Veciz ifade kastına matuf بِكَلِمَاتِ رَبِّهَا izafetinde Rabb isminin Hz.Meryem’e ait zamire muzâf olmasıyla Hz.Meryem şan ve şeref kazanmıştır. بِكَلِمَاتِ ‘nin Rabb ismine muzâf olması tazim içindir.
كُتُبِه۪ izafeti كَلِمَاتِ ’ye matuftur.
Ayette mütekellim Allah Teâlâ olduğu halde رَبِّ isminin zikredilmesi tecrîd sanatıdır.
كَلِمَاتِ ‘ye matuf olan كُتُبِه۪ izafetinde, Allah Teâlâ’ya ait zamire muzâf olması كُتُبِ ‘nun tazimi içindir
فَنَفَخْنَا - رَبِّهَا kelimeleri arasında mütekellimden gaibe geçişe güzel bir iltifat sanatı vardır.
وَكَانَتْ مِنَ الْقَانِت۪ينَ cümlesi atıf harfi وَ ‘la وَصَدَّقَتْ بِكَلِمَاتِ cümlesine atfedilmiştir. Atıf sebebi hükümde ortaklıktır. Cümleler arasındaki anlam bütünlüğü barizdir. Vasılda, atfedilen cümlelerin her ikisinin de aynı tür olması vaslın güzelliklerinden kabul edilmiştir. Fakat burada isim cümlesi, fiil cümlesine atfedilmiştir.
İsim cümlesinin anlamında sabitlik ve devamlılık, fiil cümlesinin anlamında ise yenilenme ve tekrarlanma vardır. Hem devamlılık hem fiilin tekrarı ve yenilenmesi kastediliyorsa, isim cümlesi fiil cümlesine atfedilebilir. Bunun aksi de mümkündür. Mesela, fiil cümlesinden fiilin zaman zaman yenilendiğini, isim cümlesinden ise başlayıp halen devam ettiği kast ediliyorsa aralarında atıf yapılabilir (Rıfat Resul Sevinç, Arapçada Cümle Yapısı, 2010, S. 190-191)

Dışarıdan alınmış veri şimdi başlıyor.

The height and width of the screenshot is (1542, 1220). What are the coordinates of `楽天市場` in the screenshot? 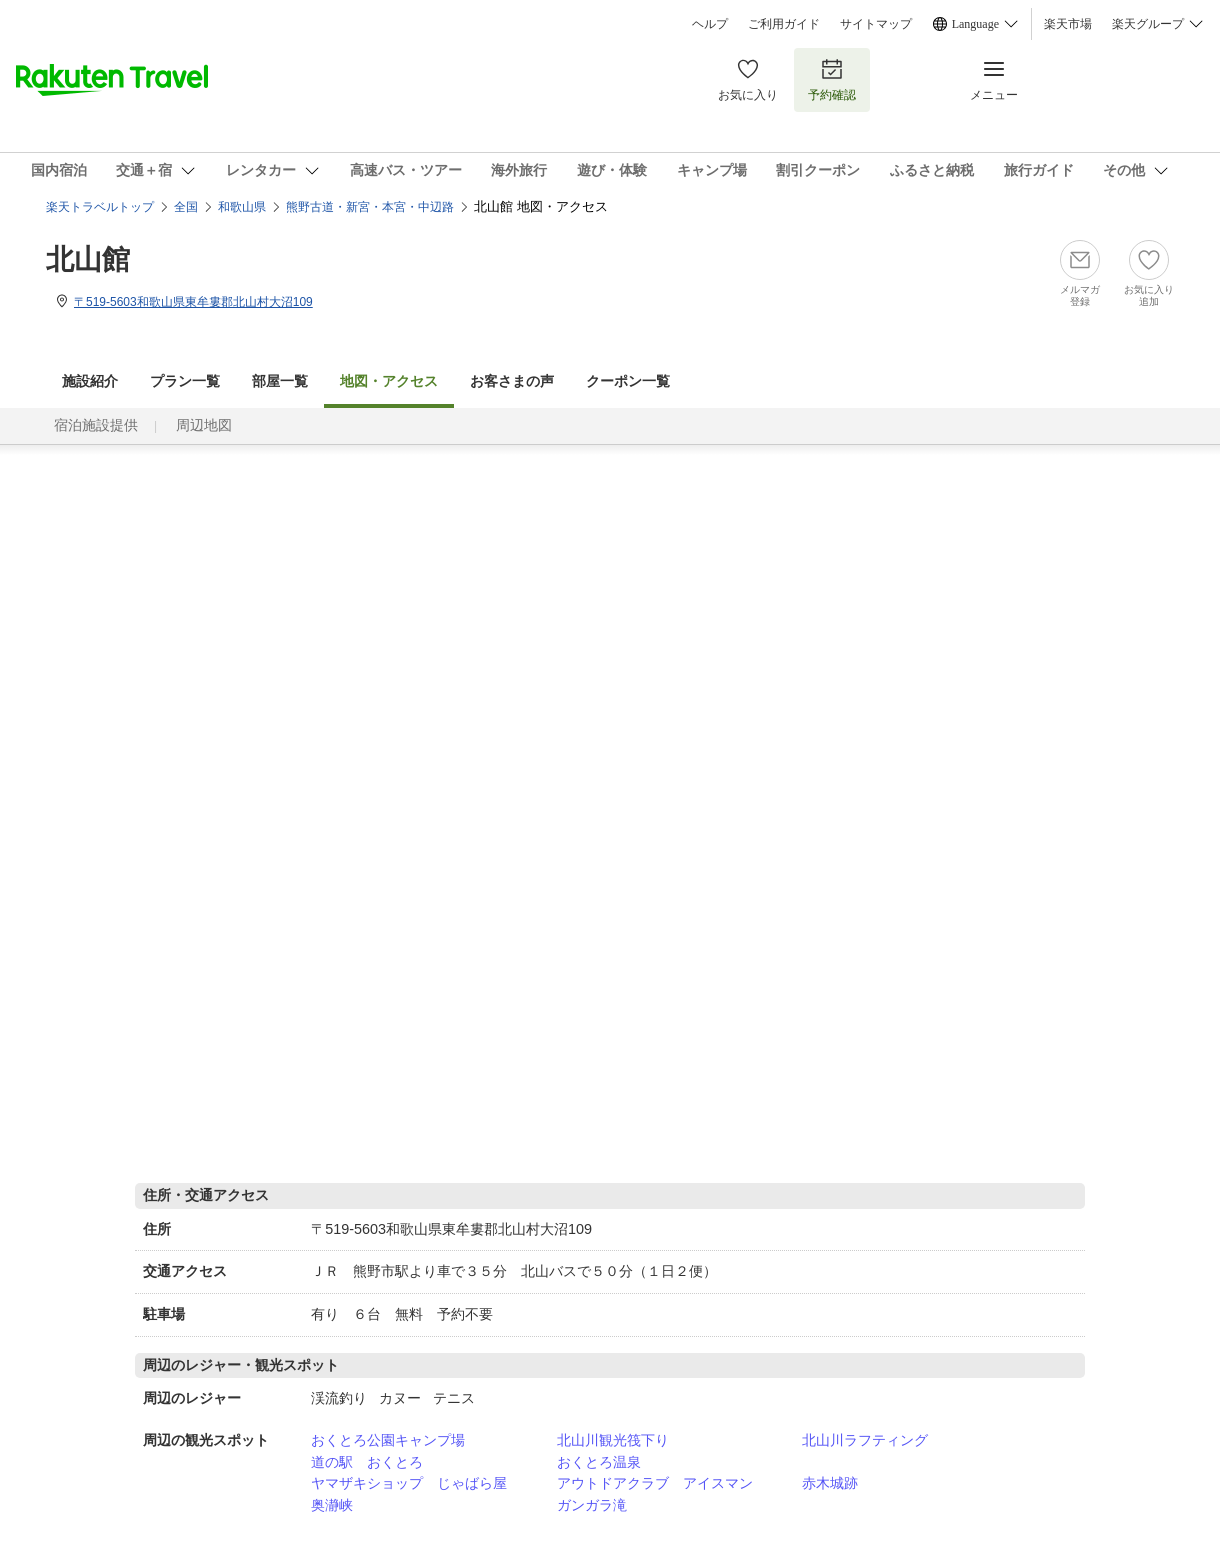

Nakıs fiil كَانَتْ ’in dahil olduğu sübut ve istimrar ifade eden bu isim cümlesi, faide-i haber ibtidaî kelamdır.
Cümlede îcâz-ı hazif sanatı vardır. مِنَ الْقَانِت۪ينَ car mecruru كَان ’nin mahzuf haberine mütealliktir. مِنَ harfi ibtidaiyye içindir. (Âşûr)
كَان ’nin haberi isminin içine karışır ve adeta onun mahiyetinden bir cüz olur. (Muhammed Ebu Musa, Hâ-Mîm Sureleri Belâgî Tefsiri 5, Duhan, s. 124)
Burada muktezâ-i zâhir ayetin son kısmının كَانَتْ مِنَ الْقَانِتَاتِ şeklinde gelmesini gerektirirdi. Ama ayet-i kerîmede bunun yerine tağlîb yoluyla müennes, müzekker addedilerek الْقَانِت۪ينَ kelimesi tercih edilmiştir. Böylece ayette bahsedilen Hz. Meryem itaat konusunda erkekler kadar başarılı olmuş ve onlardan addedilerek mübalağa yapılmıştır. (Fatma Serap Karamollaoğlu, Kur'an Işığında Belâgat Dersleri Meânî İlmi)
مِنَ ‘de kısmîlik için kullanılmıştır; ancak مِنَ ’in başlangıç anlamında olması da caizdir ki, bunun dayanağı da o Meryem’in gönülden itaat edenlerin içinden dünyaya gelmiş olmasıdır; çünkü o, Hazret-i Mûsâ’nın kardeşi Harun soyundan gelmektedir. (Keşşâf)
Bu iki temsilin zımnında surenin evvelinde zikredilen müminlerin iki anasına ve Resûlüllah (s.a.v)’in istemediği bir şeyde, Resûlüllah'a (s.a.v) karşı yardımlaşmalarına kinaye yollu gönderme, sert yollu sakındırma ve bu iki mümin kadın gibi ihlâslı olmaları gerektiğine, Resûlüllah (s.a.v)’in eşi olmalarına güvenmemeleri gerektiğine işaret vardır. (Nesefî, Medâriku’t Tenzîl Ve Hakâîku’t Te’vîl)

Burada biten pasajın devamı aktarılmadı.